■ **Task item**
Lines from the beginning of the entries up to and including the one with "NORM Güneş Panelleri" must be duplicated word for word; leave out all others.

■ **Dataset entries**

○ ○ ○ ○

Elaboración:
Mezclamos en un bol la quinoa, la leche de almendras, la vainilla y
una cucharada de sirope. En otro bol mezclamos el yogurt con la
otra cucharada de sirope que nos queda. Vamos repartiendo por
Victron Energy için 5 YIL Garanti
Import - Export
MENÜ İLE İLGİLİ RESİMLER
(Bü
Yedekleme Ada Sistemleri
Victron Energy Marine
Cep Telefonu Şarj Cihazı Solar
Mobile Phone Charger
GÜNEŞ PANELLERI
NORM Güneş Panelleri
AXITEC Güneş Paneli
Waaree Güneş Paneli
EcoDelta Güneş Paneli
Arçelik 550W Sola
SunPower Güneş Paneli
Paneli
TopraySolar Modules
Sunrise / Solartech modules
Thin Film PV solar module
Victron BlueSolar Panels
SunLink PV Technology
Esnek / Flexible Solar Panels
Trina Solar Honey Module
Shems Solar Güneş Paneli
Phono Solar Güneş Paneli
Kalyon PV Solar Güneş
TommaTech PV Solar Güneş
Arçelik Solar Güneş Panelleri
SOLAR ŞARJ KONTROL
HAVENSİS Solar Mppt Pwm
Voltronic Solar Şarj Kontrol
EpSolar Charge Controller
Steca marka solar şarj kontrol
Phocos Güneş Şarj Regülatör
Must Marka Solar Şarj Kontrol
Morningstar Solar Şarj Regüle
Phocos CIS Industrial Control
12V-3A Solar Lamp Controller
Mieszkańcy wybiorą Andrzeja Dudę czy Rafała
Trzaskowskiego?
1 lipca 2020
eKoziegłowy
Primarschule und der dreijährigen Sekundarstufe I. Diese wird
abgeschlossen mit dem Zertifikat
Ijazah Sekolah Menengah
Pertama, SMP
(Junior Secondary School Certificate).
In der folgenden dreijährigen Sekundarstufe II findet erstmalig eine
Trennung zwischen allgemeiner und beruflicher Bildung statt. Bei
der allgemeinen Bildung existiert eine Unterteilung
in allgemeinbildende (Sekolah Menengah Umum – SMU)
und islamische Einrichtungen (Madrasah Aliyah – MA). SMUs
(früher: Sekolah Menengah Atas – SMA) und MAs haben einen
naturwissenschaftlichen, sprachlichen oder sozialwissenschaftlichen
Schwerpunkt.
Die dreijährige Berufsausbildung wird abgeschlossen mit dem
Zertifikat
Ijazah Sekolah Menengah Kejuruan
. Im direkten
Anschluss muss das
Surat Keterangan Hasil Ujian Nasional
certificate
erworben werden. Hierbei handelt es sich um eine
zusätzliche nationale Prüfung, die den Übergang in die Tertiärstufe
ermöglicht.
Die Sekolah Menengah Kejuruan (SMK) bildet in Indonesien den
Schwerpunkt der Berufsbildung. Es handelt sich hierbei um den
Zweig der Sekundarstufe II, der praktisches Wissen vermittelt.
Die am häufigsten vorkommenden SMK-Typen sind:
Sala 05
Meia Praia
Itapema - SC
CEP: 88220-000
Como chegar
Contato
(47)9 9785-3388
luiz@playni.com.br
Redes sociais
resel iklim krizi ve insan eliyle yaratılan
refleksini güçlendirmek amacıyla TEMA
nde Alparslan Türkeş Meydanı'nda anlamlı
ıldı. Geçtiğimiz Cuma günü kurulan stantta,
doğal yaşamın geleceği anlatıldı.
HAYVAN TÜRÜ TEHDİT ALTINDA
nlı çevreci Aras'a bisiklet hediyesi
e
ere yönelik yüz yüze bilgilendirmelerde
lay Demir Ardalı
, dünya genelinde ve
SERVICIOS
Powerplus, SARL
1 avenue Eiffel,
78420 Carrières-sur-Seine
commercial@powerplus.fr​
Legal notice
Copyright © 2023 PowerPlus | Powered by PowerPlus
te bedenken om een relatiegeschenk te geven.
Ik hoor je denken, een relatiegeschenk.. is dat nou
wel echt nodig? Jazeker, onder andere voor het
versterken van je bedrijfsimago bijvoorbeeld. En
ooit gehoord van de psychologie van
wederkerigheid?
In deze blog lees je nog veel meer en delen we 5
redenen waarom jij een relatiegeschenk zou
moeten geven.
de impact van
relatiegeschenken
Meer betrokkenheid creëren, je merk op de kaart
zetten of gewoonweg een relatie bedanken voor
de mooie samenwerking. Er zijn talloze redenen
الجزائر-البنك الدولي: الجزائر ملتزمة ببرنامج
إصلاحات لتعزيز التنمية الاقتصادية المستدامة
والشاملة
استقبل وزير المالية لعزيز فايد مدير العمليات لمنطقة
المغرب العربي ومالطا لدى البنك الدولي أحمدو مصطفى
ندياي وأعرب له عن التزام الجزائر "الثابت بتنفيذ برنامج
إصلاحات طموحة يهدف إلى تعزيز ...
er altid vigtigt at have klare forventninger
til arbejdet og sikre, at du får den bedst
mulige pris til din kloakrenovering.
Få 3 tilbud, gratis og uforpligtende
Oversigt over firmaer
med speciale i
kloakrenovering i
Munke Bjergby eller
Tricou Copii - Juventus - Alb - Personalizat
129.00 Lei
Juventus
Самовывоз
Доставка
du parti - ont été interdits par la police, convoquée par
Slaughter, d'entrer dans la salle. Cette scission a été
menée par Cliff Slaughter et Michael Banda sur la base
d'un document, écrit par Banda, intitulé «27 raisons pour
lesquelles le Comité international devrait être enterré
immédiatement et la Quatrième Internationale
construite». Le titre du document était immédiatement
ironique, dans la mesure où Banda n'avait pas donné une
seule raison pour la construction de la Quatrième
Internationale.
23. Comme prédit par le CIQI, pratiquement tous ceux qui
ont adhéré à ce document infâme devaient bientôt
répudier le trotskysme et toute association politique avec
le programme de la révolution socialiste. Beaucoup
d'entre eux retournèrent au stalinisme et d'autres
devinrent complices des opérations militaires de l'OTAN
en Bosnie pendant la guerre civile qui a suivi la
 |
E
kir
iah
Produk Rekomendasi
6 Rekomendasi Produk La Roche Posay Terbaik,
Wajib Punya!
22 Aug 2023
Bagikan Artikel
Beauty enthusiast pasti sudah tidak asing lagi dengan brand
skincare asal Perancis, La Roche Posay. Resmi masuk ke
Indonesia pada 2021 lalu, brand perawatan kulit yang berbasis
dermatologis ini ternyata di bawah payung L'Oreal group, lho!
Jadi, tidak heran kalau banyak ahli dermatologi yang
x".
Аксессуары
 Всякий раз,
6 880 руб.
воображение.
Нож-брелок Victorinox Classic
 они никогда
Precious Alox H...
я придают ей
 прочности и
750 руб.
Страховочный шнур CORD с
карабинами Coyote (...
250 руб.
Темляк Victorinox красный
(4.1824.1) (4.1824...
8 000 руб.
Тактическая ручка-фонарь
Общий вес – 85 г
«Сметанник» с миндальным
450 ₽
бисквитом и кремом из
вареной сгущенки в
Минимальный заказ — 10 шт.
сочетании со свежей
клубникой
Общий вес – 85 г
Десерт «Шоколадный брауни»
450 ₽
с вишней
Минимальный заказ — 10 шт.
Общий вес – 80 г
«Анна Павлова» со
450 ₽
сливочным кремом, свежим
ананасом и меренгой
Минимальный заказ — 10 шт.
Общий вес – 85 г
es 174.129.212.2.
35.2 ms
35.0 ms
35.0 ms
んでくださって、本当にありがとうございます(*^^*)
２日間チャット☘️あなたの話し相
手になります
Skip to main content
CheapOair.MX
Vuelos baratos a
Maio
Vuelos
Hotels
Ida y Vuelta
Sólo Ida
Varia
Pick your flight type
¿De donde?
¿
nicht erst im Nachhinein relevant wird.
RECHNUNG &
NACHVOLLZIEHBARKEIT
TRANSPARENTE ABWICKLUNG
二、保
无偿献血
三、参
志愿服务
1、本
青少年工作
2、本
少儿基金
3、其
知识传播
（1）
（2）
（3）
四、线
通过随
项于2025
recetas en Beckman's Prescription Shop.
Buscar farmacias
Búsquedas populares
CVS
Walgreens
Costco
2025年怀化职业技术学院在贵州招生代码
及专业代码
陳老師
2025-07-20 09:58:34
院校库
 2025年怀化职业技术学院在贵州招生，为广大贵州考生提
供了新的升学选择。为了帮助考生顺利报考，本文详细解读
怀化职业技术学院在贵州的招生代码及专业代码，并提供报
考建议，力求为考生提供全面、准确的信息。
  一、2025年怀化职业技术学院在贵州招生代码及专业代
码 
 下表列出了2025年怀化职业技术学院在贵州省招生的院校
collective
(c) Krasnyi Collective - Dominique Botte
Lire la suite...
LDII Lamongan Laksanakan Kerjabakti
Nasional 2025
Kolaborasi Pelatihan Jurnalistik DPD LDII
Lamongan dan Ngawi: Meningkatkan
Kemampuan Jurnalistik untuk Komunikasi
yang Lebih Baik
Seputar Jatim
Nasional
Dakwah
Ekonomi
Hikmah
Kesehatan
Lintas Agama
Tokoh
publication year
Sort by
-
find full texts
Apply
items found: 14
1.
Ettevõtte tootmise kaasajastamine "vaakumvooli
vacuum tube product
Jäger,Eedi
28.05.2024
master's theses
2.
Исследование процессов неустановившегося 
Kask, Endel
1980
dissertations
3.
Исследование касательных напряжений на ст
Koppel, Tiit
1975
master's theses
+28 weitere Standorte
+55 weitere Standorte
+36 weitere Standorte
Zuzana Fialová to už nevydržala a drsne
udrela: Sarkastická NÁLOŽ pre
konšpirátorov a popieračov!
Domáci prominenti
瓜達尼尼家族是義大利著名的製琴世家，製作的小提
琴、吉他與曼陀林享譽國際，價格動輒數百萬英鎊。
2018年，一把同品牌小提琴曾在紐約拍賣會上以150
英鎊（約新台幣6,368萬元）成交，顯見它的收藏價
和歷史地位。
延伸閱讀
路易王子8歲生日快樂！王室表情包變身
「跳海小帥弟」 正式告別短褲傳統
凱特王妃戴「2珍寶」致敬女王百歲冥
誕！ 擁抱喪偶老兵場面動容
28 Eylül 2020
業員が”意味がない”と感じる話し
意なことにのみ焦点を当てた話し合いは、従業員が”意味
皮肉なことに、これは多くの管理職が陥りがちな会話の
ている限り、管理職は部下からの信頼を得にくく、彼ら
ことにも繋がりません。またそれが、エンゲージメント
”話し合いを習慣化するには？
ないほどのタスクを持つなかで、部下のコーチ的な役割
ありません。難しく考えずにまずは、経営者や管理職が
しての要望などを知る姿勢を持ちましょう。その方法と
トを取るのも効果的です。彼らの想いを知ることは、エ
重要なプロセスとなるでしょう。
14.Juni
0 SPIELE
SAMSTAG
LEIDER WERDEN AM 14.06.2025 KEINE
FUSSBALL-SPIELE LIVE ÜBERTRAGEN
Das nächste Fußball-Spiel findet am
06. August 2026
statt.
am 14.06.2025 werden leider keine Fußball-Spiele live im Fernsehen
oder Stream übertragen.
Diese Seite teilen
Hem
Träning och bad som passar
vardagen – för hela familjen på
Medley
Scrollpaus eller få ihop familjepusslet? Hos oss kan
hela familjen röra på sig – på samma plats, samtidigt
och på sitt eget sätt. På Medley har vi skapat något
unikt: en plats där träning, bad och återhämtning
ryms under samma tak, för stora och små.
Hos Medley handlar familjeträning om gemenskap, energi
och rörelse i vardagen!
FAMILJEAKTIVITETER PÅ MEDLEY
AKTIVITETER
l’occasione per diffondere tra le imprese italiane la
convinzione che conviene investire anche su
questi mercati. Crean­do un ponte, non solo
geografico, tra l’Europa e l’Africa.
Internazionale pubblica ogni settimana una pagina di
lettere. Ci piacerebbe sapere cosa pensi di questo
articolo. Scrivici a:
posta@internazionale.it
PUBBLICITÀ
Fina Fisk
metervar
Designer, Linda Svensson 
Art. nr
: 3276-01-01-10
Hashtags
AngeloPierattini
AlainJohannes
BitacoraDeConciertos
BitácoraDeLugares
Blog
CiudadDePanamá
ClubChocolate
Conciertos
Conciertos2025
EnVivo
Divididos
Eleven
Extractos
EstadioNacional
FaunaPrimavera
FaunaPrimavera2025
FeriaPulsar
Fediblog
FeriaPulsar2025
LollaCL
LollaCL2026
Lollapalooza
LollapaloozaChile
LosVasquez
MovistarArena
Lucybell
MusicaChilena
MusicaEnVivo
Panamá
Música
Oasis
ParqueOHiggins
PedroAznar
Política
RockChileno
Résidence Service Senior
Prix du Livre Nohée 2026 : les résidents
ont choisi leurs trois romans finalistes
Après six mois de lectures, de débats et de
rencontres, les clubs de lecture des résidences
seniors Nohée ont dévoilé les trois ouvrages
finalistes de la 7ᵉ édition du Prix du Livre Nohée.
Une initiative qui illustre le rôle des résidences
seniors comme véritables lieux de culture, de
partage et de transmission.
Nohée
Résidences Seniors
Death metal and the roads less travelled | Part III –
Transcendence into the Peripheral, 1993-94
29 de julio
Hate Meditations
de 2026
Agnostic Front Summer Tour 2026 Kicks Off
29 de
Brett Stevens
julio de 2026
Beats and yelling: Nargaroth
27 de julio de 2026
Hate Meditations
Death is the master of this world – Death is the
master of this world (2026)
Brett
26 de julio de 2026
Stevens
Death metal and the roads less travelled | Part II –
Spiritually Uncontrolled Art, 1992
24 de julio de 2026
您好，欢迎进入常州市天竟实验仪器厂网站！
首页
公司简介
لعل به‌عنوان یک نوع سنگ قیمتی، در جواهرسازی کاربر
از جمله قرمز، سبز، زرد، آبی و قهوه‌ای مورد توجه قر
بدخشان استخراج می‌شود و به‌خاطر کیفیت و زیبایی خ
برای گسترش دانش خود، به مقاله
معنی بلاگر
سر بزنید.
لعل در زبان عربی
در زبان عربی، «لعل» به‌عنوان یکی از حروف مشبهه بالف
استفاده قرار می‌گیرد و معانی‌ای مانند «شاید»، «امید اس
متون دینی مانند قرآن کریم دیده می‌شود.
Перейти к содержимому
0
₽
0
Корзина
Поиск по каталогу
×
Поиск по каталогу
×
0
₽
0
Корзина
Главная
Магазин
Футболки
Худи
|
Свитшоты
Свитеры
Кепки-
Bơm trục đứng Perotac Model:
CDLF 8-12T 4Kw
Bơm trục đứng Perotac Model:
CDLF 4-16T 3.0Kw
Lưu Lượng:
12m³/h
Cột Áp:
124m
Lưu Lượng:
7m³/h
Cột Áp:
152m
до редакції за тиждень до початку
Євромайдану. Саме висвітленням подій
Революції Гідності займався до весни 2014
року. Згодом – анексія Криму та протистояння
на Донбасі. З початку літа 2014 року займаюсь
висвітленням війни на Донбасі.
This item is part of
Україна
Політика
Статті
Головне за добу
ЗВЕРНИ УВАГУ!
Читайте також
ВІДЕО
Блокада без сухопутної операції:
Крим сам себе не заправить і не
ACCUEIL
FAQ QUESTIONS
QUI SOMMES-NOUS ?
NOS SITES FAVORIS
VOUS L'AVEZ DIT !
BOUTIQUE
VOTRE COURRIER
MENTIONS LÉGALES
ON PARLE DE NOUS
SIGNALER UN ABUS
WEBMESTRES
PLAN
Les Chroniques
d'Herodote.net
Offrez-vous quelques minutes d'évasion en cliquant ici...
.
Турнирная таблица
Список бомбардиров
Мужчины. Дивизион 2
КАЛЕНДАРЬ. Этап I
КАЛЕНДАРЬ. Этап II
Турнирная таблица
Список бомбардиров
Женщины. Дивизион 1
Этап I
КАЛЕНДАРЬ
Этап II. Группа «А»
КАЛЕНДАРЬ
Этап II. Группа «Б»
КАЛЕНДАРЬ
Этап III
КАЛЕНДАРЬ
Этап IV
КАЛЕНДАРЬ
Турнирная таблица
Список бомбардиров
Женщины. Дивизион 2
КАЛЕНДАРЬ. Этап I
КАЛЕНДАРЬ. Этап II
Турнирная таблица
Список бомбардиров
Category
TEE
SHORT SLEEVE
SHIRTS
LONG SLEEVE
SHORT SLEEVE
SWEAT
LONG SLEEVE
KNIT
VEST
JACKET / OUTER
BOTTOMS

○ ○ ○ ○

■ **Answer section**
Elaboración:
Mezclamos en un bol la quinoa, la leche de almendras, la vainilla y
una cucharada de sirope. En otro bol mezclamos el yogurt con la
otra cucharada de sirope que nos queda. Vamos repartiendo por
Victron Energy için 5 YIL Garanti
Import - Export
MENÜ İLE İLGİLİ RESİMLER
(Bü
Yedekleme Ada Sistemleri
Victron Energy Marine
Cep Telefonu Şarj Cihazı Solar
Mobile Phone Charger
GÜNEŞ PANELLERI
NORM Güneş Panelleri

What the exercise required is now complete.